Adult acquired flatfoot deformity is a problem frequently seen in adults and may lead to a

painful foot. The normal vault structure of the foot is considered to be built up essentially by

two longitudinal arch systems; a short and lower lateral arch and a long and higher medial

arch.77 A variety of foot problems can lead to adult acquired flatfoot deformity, a condition

that results in a fallen medial arch with the foot pointed outward. The most common cause for

the adult acquired flatfoot is incompetence of the posterior tibial tendon (PTT) and the

supporting medial ligaments.78 The treatment of the adult acquired flatfoot depends on the

symptoms and the stage of the flatfoot deformity. Surgical treatment for painful flexible adult

acquired flatfoot deformity resulting from PTT insufficiency usually includes a flexor

digitorum longus (FDL) tendon transfer in combination with a bony procedure. The rationale

for the lateral column lengthening procedure is to restore the medial longitudinal arch by

realigning the foot around the talus, thereby correcting the hindfoot valgus and neutralizing


12 13

the forefoot abduction.78,79 Evans described an anterolateral open wedge calcaneal distraction

osteotomy (ACDO) just proximal to the calcaneocuboid joint for lateral column

lengthening.80 Another surgical option for lateral column lengthening is a calcaneocuboid

joint distraction arthrodesis (CCDA). Both techniques showed significant improvement in

terms of the postoperative radiographic parameters of the foot and the American Orthopaedic

Foot and Ankle Society (AOFAS) clinical scores.81-89 Following CCDA for flexible flatfoot

deformity, one might expect a decreased tarsal and thus a decreased subtalar joint range of

motion. This results from an essential structural and functional feature of the tarsal joints, the

interdependence of tarsal joint motion which means that the immobilization of one joint in the

hindfoot limits the mobility of other joints.77 This loss of subtalar joint motion could possibly

lead to a symptomatic hindfoot. On the other hand, there also might be an effect on the

subtalar joint range of motion with the ACDO procedure if the anteroposterior length of the

calcaneus is increased.
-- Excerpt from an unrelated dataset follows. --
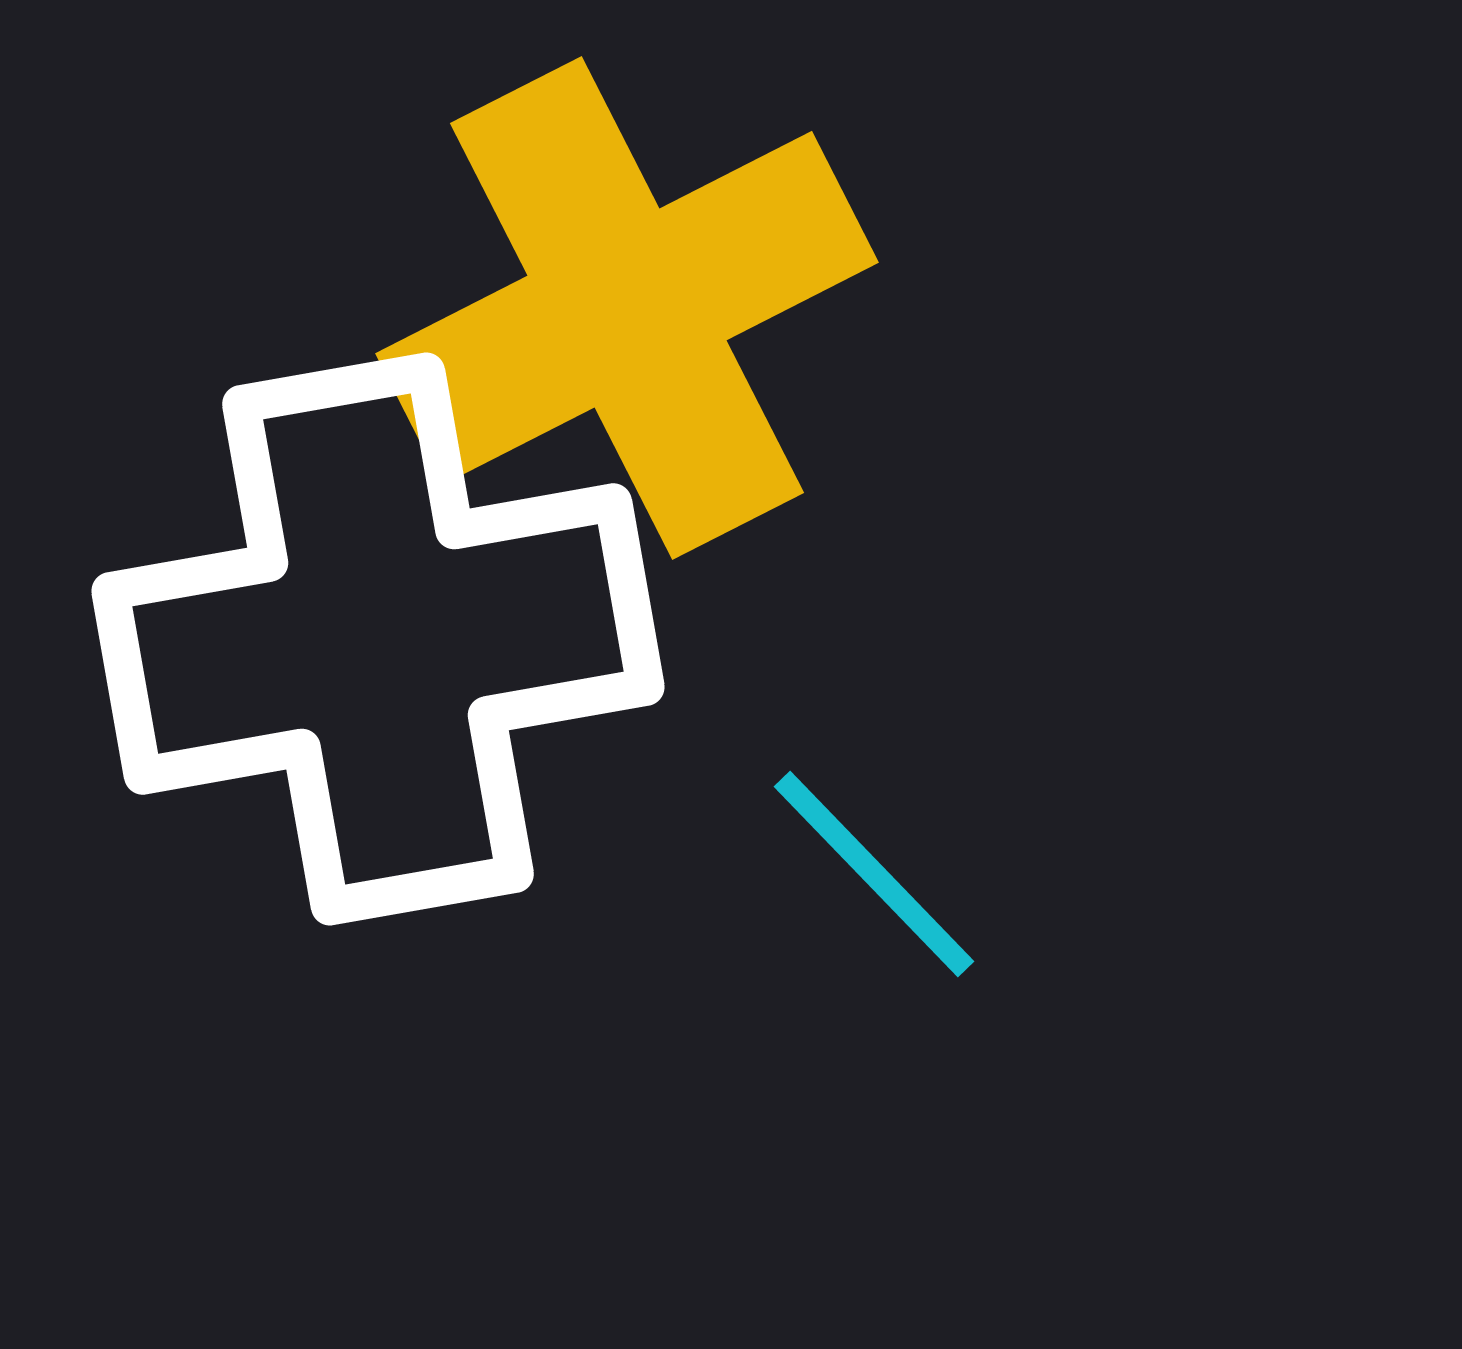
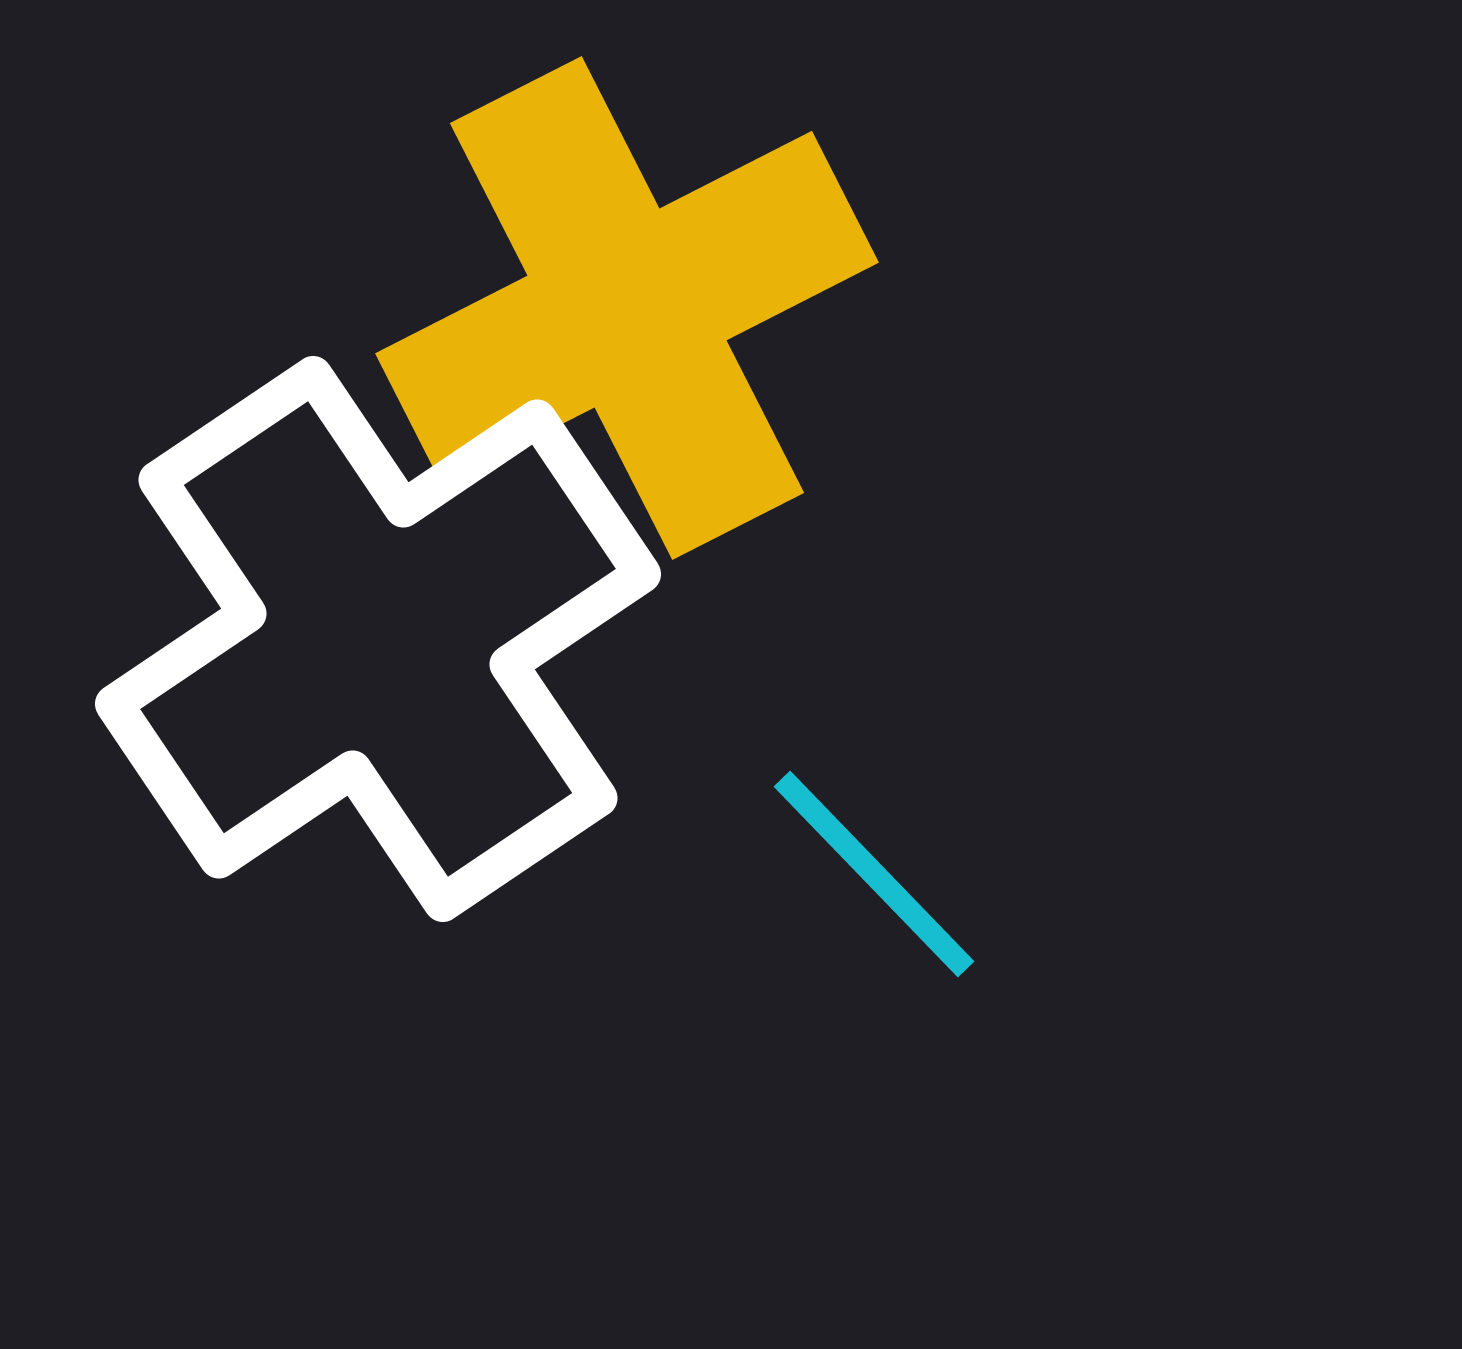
white cross: rotated 24 degrees counterclockwise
To our knowledge, the effect of the two different LCL procedures on

the talocrural and subtalar joint ranges of motion in-vivo was not previously described. This

matter should be analysed further in detail to gain insight in the surgical treatment of adult

acquired flatfoot deformity.

Degeneration, inflammation, fractures and subtalar joint dislocations can eventually lead to

osteoarthritic changes of the articular surfaces. Patients with degenerative, inflammatory and

post-traumatic osteoarthritis of the subtalar joint have a stiff and painful joint and report

difficulties with walking on uneven terrain. The diagnosis of subtalar joint osteoarthritis is

usually based on the history, physical examination and plain radiographic images of the

hindfoot. A chronic symptomatic osteoarthritic subtalar joint, which is unresponsive to

conservative treatment may be treated with a subtalar arthrodesis in which the bones of the

subtalar joint are surgically fused. The subtalar arthrodesis is commonly carried out through

an open procedure. Although open subtalar joint arthrodesis is considered a routine surgical

procedure in orthopaedic practice, authors have described several issues such as wound

healing problems and non-union of the subtalar arthrodesis.90-92 A detailed analysis of the

open subtalar arthrodesis procedure may help to clarify these issues.

In recent years, arthroscopy for the treatment of hindfoot pathology has received increasing

attention in the literature. The advantages of minimally invasive hindfoot surgery include a

decrease in tissue trauma during surgery, yielding less postoperative pain, fewer wound

problems such as infection or skin break down and a quicker recovery for the patient.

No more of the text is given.